The decision is almost unprecedented, and Caleb Alexander believes that CMS should consider reducing reimbursement rates for other AA drugs that have not yet been fully approved. Such a move, he said, could “ignite a fire for drug companies” and push them to complete the trial. “Why should the taxpayer pay for the full price of a drug when we don’t know the full safety and efficacy of a drug?” he asked.


But Mitchell worries that cutting the reimbursement ratio will deprive pharmaceutical companies of the incentive to develop drugs that are urgently needed in the clinic.

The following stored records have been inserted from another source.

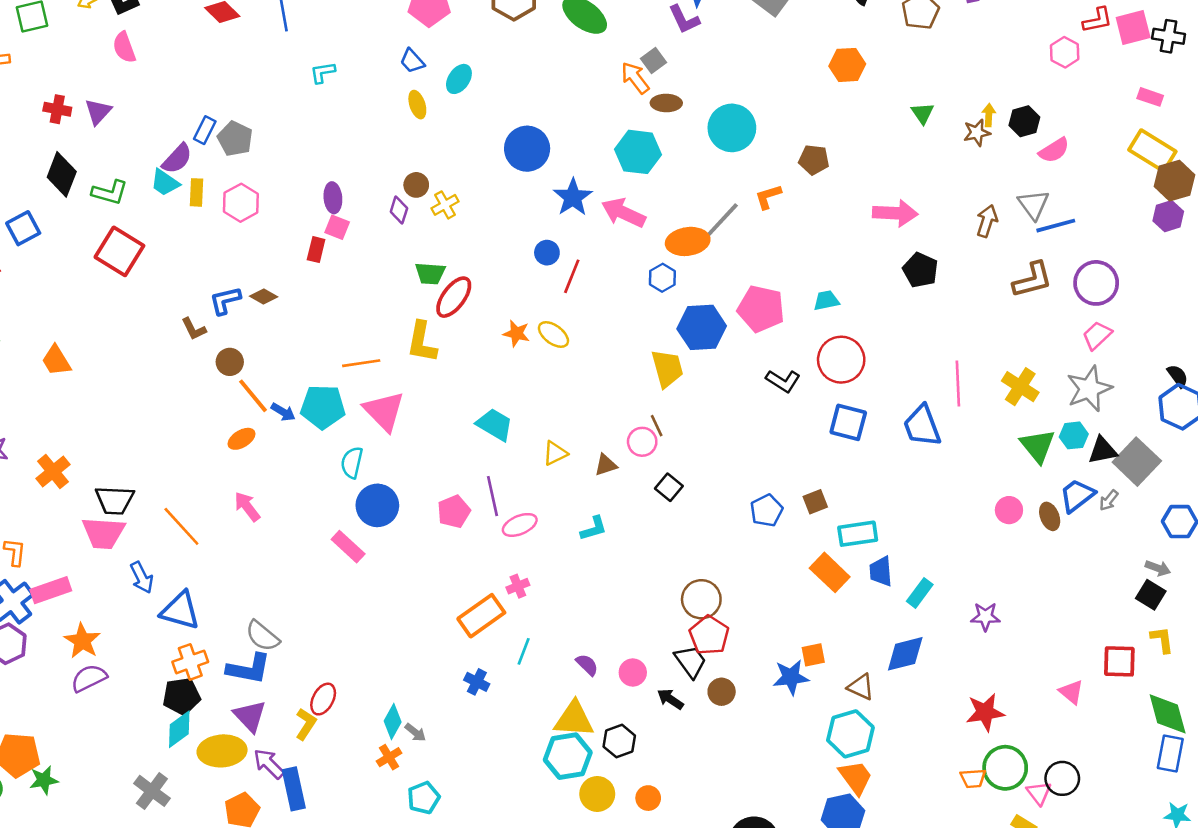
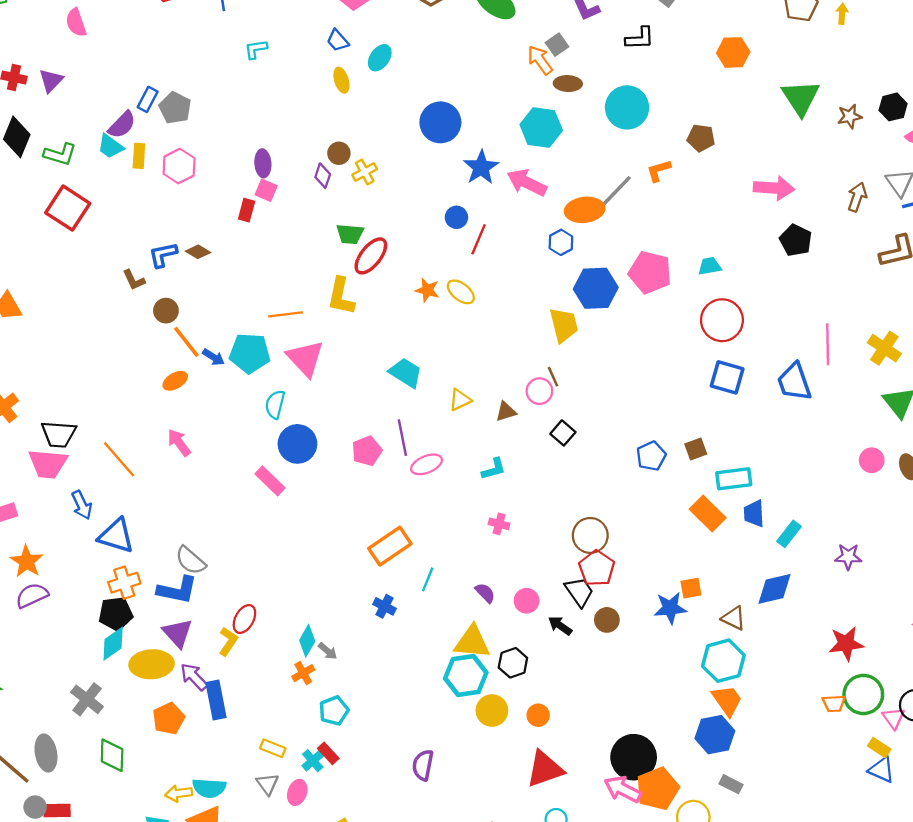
green triangle: (922, 113) -> (801, 98), size x1.8
yellow arrow: (989, 115) -> (842, 14), moved
black L-shape: (783, 381) -> (640, 38), moved, turned -36
pink cross: (518, 586) -> (499, 524), moved, turned 36

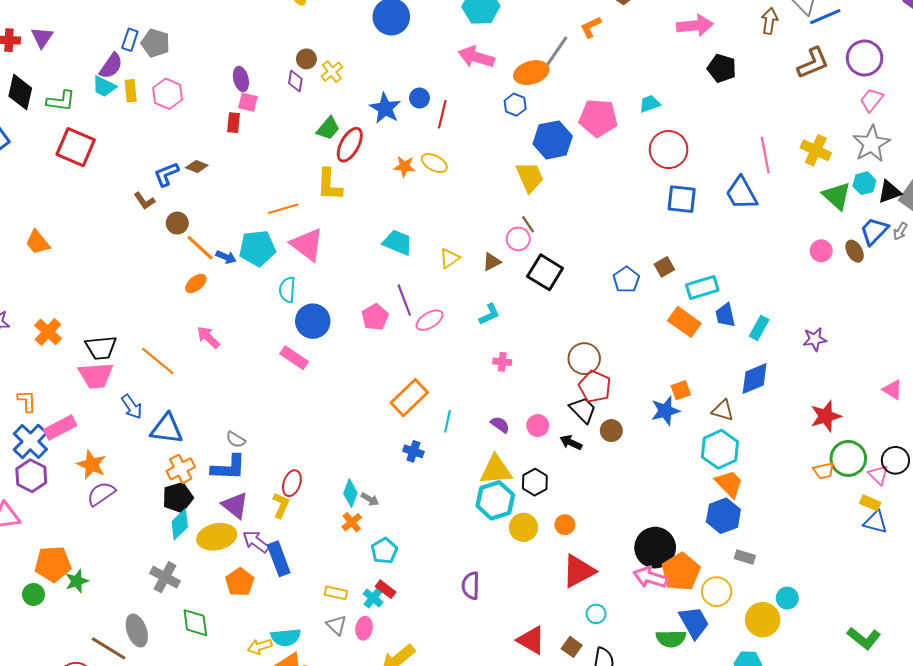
blue star: (481, 167) -> (385, 108), moved
green trapezoid: (350, 234) -> (328, 128), turned -45
black square: (563, 433) -> (545, 272), size x1.6
gray semicircle: (190, 560) -> (236, 440), size x0.7

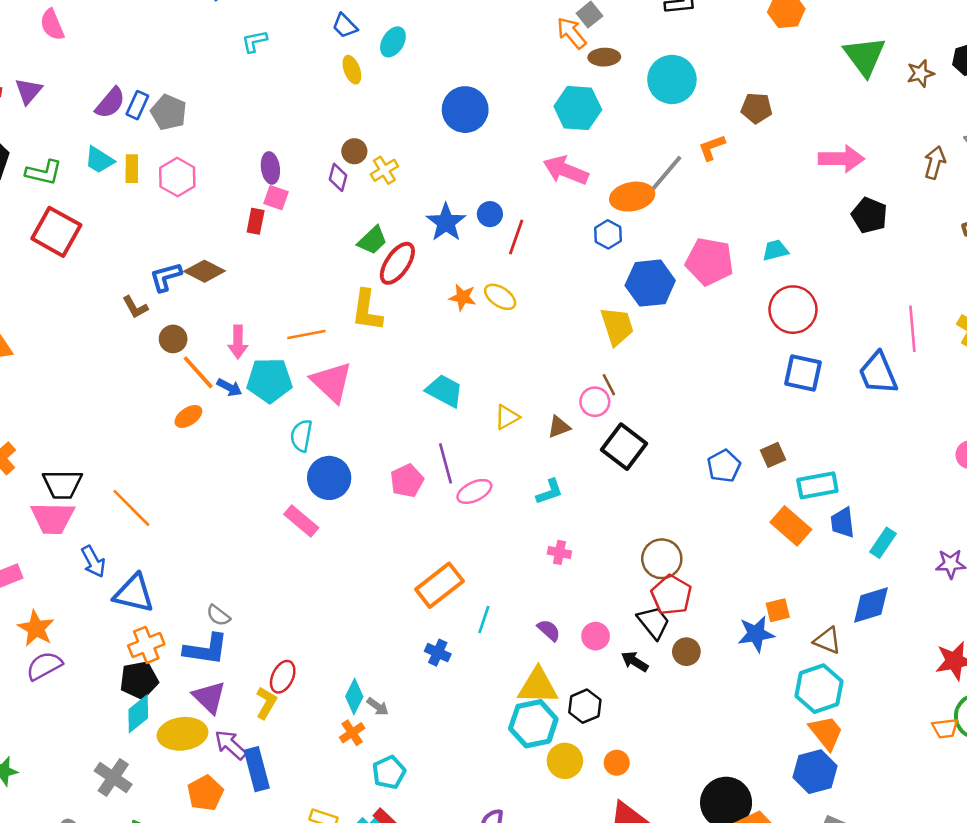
purple semicircle: (111, 66) -> (110, 103), moved
brown diamond: (197, 167) -> (205, 271), size x1.4
pink arrow: (208, 337) -> (238, 342), moved, turned -140

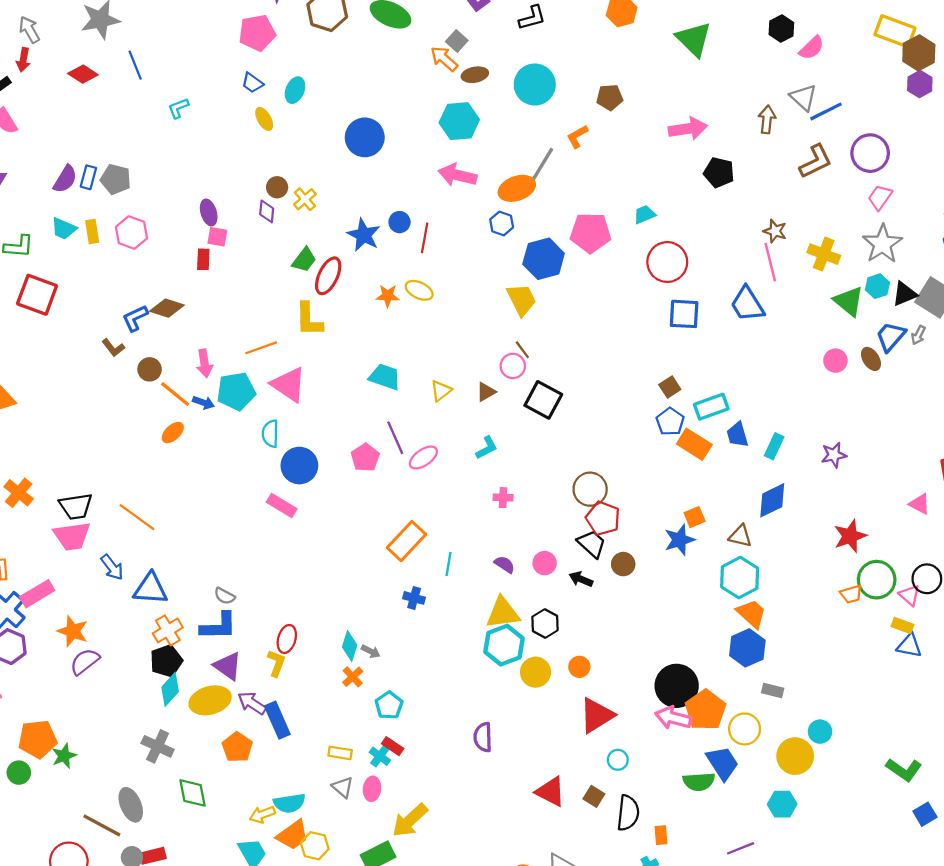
brown star: (920, 73) -> (775, 231), moved, turned -30
blue pentagon: (724, 466) -> (670, 422), moved

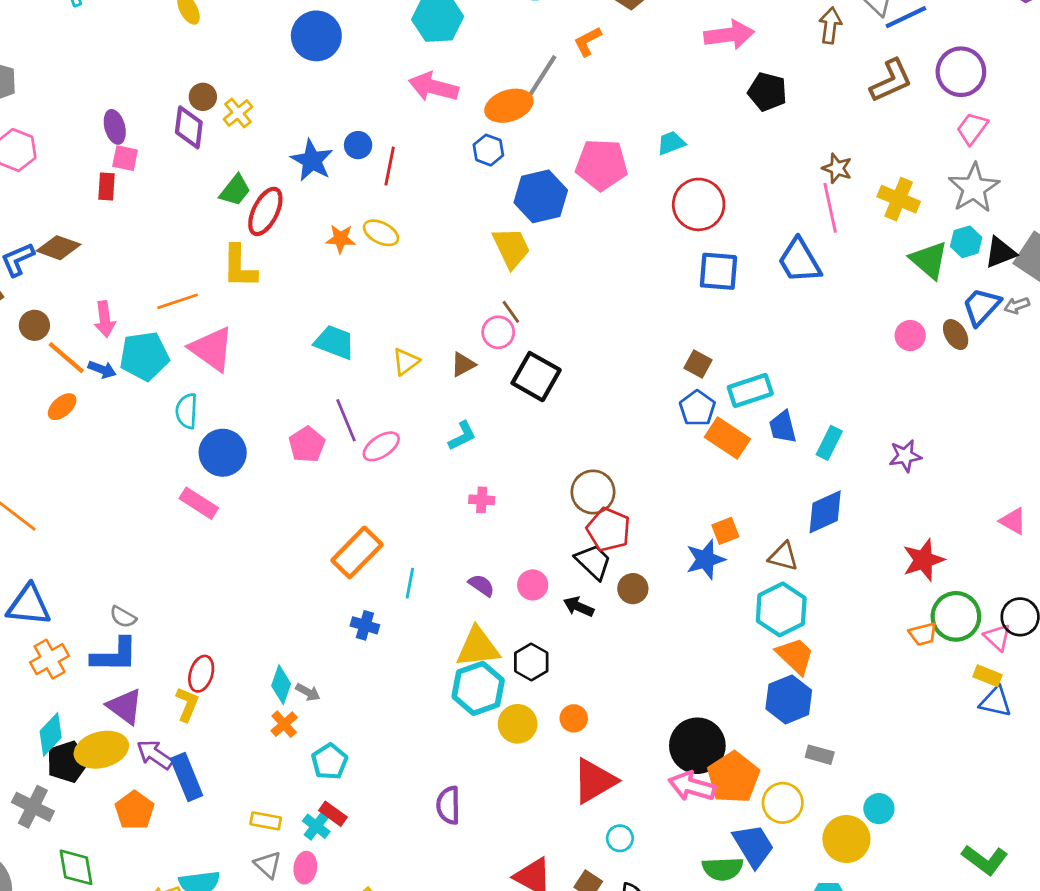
purple diamond: (267, 211) -> (189, 127), size x1.4
gray arrow: (918, 335) -> (1017, 306), turned 42
brown square: (670, 387) -> (698, 364), turned -30
black pentagon: (166, 661) -> (68, 762), moved

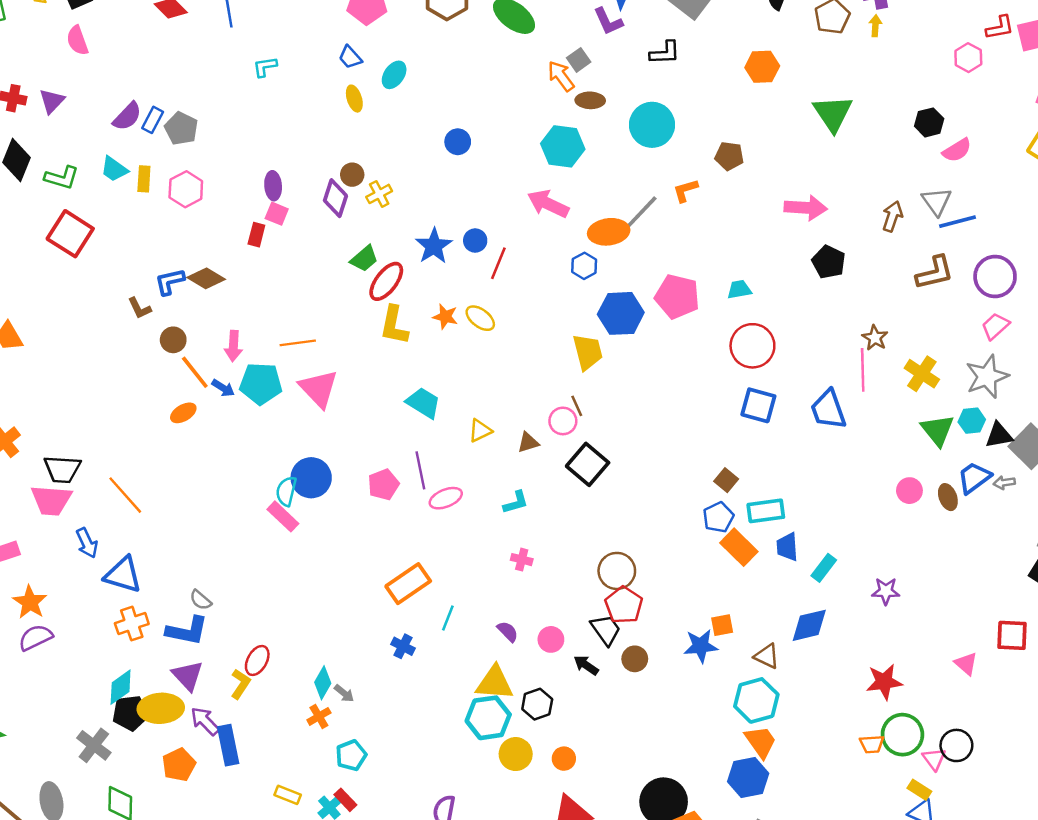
blue circle: (316, 36) -> (458, 142), size x0.6
yellow L-shape: (239, 267) -> (394, 325), moved
cyan semicircle: (187, 411) -> (286, 491), moved

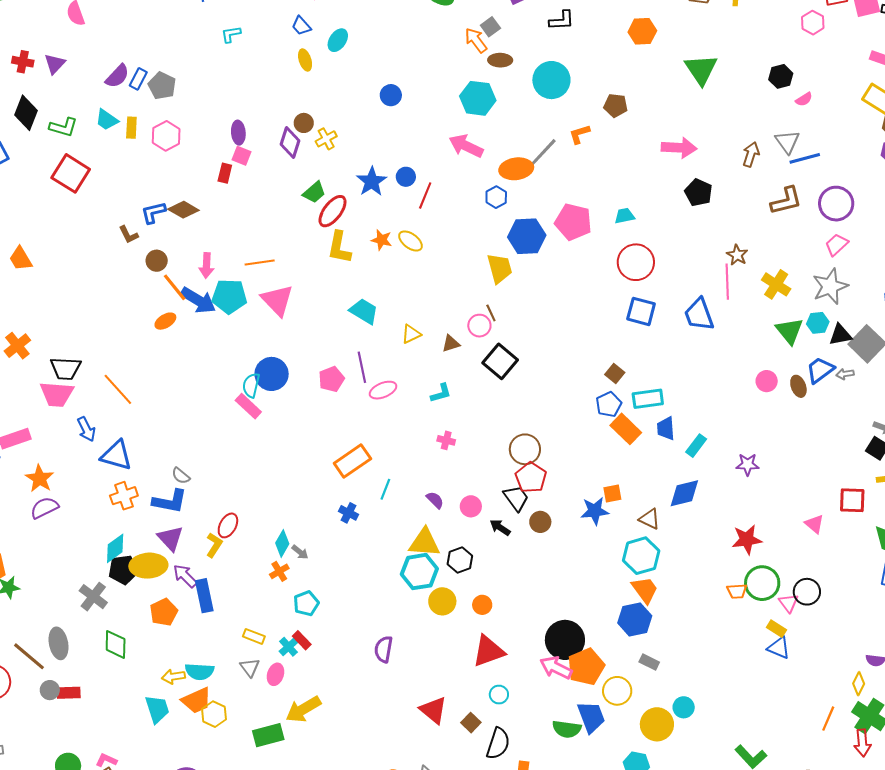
pink semicircle: (957, 150) -> (804, 99), size x0.7
blue arrow: (223, 388) -> (198, 300), size x1.8

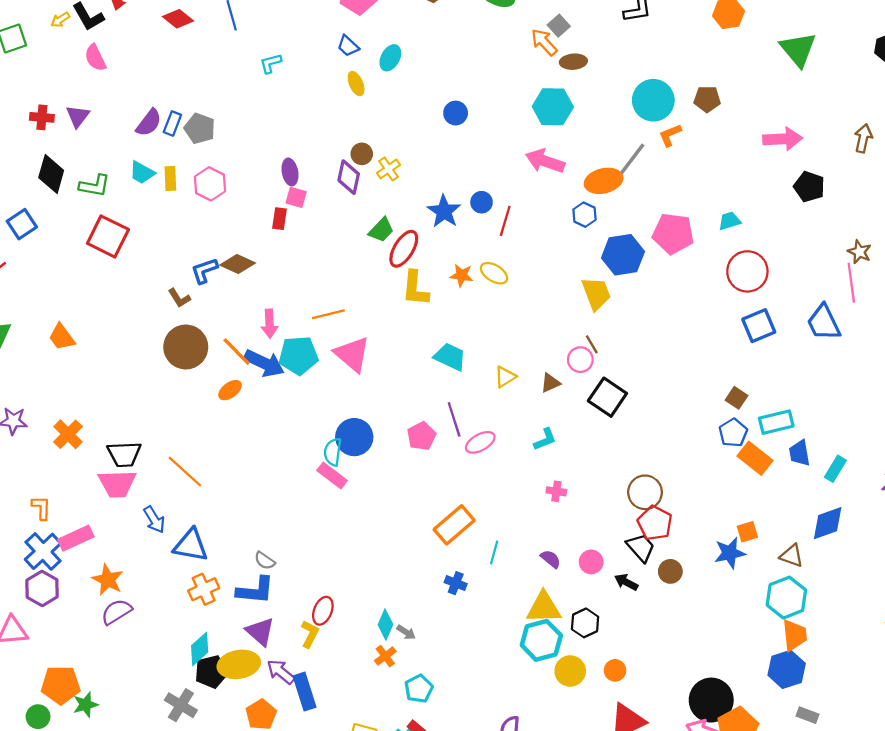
cyan circle: (551, 80) -> (653, 100), moved
brown circle: (157, 261) -> (186, 347), moved, size x1.8
blue square: (641, 311) -> (759, 326), turned -32
orange trapezoid: (645, 590) -> (794, 635), turned 36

After being diagnosed with myeloma, he believes that three accelerated approval drugs have kept him alive. He also said the Aducanumab incident was just a “fluctuation” in the great process of AA, which has drawn more attention to the need for confirmatory trials of some drugs.

Reform is not so simple. Once a drug enters the market, pharmaceutical companies are not eager to find a reason to stop production.


Still, many researchers and drug safety advocates are eager to see change. Diana Zuckerman said: “We started trying to correct a pendulum that was going in one direction, and look at how far we’ve gone in that direction.”






Kozlov M. Will the FDA change how it vets drugs following the Alzheimer’s debacle? [published online ahead of print, 2022 May 13]. Nature. 2022;10.1038/d41586-022-01316-8. doi:10.1038/d41586-022-01316-8

FDA may revise approval path to avoid some procedures abused by pharmaceutical companies

(source:internet, reference only)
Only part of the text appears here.